======== LISTED ENTRIES

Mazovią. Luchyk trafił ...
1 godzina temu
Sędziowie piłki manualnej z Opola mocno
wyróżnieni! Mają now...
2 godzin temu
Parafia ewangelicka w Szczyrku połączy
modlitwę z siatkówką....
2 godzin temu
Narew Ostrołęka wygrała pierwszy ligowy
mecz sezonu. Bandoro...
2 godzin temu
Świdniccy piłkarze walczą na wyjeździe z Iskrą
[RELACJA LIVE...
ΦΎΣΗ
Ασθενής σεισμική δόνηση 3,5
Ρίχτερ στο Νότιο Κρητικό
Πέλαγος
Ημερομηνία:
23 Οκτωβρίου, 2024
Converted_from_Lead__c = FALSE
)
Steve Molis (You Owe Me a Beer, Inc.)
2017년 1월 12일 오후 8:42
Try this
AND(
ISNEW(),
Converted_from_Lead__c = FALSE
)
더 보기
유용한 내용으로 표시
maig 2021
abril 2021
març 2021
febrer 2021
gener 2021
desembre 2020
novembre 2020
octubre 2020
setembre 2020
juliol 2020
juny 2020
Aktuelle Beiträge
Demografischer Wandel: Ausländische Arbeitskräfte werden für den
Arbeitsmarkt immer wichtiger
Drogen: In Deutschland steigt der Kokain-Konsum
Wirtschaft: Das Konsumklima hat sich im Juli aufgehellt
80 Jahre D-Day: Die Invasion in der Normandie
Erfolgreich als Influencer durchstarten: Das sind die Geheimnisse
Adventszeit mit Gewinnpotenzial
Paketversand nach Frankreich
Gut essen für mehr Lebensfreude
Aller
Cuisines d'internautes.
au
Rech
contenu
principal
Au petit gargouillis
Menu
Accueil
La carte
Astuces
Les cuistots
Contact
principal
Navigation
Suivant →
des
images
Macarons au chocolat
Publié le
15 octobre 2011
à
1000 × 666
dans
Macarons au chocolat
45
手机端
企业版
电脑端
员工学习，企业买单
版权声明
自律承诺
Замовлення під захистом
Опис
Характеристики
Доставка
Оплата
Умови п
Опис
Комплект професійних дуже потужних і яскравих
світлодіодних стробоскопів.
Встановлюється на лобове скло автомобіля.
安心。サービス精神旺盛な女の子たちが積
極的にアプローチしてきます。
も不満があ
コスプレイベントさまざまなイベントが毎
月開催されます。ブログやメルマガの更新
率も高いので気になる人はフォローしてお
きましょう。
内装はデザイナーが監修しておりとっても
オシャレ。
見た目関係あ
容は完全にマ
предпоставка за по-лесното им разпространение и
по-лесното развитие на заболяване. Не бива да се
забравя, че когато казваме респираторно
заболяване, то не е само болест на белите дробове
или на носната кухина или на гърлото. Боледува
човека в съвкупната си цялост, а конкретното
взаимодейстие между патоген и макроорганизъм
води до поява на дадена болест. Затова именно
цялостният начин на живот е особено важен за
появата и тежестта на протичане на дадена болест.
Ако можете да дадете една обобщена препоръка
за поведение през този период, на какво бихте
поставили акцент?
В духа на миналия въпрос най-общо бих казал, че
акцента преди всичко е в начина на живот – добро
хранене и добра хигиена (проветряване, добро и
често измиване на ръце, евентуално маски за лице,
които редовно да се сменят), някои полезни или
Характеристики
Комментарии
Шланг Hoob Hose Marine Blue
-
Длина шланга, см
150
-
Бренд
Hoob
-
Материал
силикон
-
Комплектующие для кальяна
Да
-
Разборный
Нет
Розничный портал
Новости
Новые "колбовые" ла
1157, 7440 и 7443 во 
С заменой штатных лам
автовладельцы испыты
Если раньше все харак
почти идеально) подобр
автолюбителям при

================
======== LISTED ENTRIES

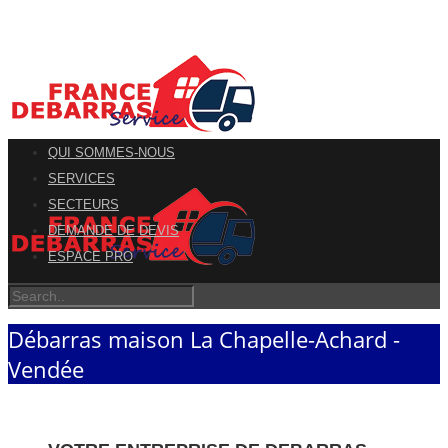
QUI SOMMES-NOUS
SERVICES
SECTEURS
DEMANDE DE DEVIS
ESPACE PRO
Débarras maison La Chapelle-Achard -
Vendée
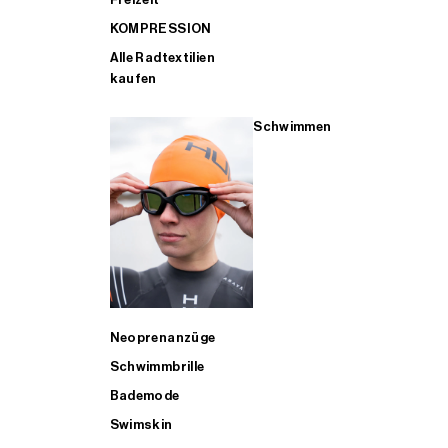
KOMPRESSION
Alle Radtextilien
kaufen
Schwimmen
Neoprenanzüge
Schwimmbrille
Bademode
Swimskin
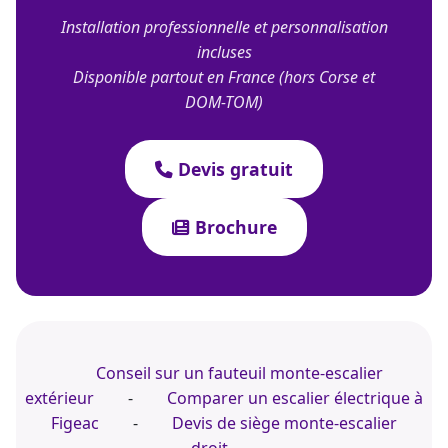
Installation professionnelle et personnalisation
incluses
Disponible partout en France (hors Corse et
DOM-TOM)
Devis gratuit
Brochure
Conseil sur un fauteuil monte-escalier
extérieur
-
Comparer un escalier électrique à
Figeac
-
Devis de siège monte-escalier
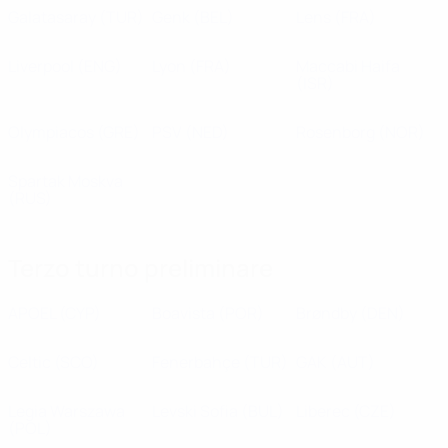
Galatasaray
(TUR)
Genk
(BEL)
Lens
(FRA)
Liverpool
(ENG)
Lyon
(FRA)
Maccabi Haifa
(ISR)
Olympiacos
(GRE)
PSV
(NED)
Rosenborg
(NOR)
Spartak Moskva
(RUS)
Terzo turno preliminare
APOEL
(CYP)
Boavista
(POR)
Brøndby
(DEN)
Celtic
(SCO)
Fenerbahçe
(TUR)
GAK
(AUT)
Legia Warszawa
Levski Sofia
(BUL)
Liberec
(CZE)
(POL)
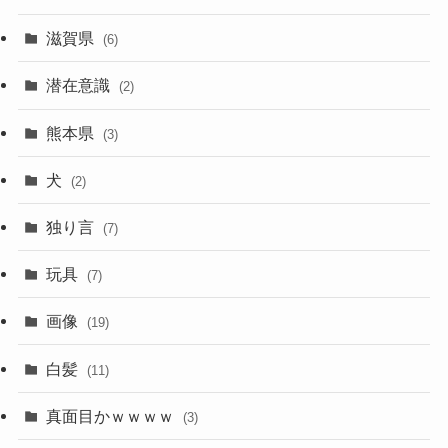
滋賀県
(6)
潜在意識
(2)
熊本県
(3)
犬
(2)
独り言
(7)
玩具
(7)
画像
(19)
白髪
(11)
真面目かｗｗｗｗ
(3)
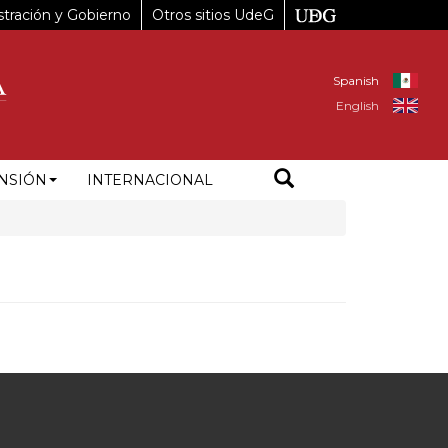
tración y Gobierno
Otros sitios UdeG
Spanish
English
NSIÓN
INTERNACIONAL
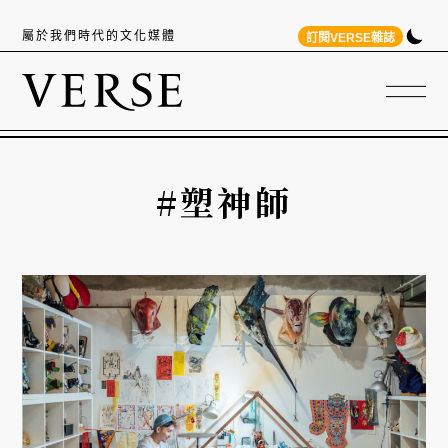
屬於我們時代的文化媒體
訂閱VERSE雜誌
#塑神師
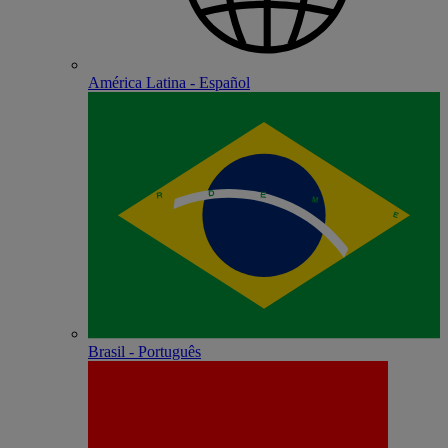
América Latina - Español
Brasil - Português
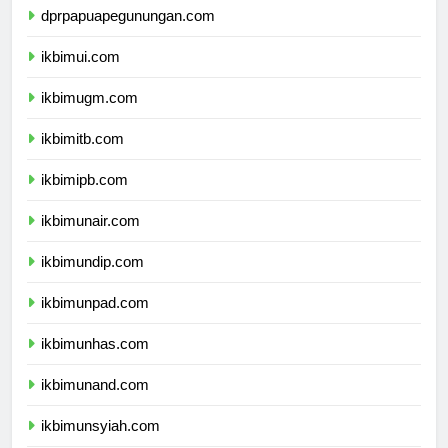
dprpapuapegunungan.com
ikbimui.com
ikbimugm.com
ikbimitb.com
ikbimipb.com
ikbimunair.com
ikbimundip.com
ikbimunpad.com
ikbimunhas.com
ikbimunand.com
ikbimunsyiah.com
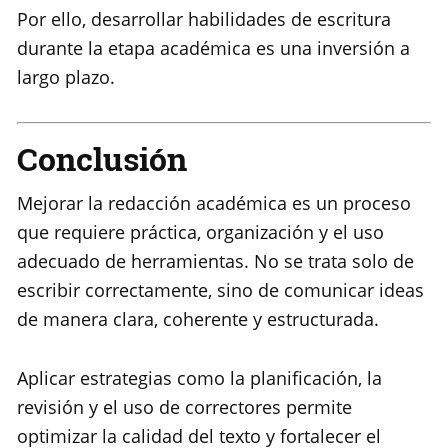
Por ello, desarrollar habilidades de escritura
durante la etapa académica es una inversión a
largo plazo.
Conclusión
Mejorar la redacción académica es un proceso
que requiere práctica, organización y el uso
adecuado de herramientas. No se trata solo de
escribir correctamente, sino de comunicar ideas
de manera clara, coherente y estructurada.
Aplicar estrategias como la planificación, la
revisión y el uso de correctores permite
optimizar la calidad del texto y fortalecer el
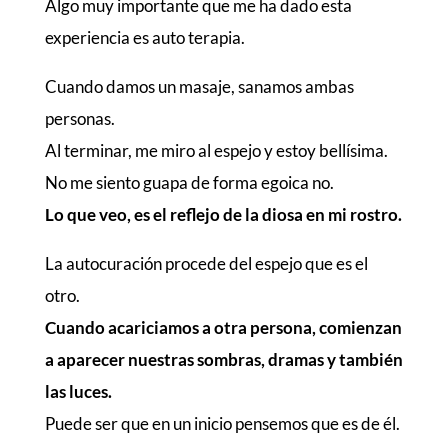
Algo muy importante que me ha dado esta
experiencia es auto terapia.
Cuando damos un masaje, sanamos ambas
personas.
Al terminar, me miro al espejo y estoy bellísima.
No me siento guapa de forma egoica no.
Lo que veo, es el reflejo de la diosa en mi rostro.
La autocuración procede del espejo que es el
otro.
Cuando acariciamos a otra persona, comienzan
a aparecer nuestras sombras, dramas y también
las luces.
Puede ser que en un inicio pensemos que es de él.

================
======== LISTED ENTRIES

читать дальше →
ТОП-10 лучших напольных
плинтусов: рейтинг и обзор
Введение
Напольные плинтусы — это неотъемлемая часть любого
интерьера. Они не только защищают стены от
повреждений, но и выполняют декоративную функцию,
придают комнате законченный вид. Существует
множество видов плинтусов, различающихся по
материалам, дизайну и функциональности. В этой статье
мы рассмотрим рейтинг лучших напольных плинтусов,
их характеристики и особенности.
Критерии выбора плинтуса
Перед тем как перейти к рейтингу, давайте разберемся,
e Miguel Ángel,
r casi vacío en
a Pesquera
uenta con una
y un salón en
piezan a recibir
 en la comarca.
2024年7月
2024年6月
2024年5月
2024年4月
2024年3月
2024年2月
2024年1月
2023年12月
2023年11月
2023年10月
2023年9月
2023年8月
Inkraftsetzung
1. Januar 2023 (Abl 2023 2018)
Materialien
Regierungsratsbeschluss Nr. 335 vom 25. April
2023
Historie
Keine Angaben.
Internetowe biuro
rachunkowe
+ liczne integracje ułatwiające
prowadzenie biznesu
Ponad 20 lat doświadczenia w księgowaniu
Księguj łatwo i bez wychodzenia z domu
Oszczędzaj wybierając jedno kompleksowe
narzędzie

================

PROBLEM »
From the entries above, copy every line containing the word "дадена".

EXERCISE OUTPUT »
води до поява на дадена болест. Затова именно
появата и тежестта на протичане на дадена болест.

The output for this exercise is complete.